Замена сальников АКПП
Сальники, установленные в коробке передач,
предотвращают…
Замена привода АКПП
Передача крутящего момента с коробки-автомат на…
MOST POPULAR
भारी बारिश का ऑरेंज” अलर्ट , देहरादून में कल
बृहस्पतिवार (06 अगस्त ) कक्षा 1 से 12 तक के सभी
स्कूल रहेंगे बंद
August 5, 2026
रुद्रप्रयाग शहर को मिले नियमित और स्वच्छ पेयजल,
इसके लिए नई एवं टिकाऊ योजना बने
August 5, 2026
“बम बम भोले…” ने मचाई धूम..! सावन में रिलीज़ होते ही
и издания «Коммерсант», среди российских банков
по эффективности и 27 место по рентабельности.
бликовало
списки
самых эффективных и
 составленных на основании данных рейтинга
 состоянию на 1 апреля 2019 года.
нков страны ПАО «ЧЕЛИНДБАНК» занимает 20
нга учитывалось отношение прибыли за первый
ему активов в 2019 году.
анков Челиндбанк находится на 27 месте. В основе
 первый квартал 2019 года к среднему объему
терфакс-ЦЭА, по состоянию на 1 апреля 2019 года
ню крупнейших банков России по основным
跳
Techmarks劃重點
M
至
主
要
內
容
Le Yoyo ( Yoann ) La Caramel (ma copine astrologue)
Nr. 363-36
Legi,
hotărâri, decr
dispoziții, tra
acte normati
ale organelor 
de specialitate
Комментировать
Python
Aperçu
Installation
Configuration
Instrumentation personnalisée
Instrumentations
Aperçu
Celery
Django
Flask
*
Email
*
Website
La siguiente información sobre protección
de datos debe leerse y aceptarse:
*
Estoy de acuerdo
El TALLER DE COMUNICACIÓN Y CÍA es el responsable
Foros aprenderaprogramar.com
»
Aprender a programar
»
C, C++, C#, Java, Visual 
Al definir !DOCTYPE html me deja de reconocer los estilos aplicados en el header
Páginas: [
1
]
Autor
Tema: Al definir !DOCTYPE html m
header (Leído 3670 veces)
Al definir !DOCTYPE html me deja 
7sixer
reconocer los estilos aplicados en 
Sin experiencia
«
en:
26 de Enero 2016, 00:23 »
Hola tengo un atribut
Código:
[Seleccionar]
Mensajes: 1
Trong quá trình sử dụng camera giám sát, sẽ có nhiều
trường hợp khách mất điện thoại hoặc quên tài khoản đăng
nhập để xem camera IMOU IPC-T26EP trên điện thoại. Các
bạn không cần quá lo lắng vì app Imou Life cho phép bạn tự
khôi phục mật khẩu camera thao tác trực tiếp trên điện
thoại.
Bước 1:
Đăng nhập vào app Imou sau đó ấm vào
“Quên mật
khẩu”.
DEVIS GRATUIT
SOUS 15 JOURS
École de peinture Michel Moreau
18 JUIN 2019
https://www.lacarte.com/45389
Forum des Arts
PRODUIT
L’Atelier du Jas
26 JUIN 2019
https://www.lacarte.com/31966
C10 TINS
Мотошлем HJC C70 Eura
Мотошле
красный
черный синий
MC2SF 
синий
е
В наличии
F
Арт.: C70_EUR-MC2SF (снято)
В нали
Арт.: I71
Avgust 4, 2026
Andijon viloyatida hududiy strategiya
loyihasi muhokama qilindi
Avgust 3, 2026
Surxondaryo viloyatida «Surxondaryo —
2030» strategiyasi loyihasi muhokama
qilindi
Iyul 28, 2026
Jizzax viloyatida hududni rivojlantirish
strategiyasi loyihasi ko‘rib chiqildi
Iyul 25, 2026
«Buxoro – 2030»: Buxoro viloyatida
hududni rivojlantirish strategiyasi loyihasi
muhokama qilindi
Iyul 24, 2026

*Task directions*:
Each line with "html" in it must be identified and copied from the material.

*The completed task*:
Al definir !DOCTYPE html me deja de reconocer los estilos aplicados en el header
Tema: Al definir !DOCTYPE html m
Al definir !DOCTYPE html me deja 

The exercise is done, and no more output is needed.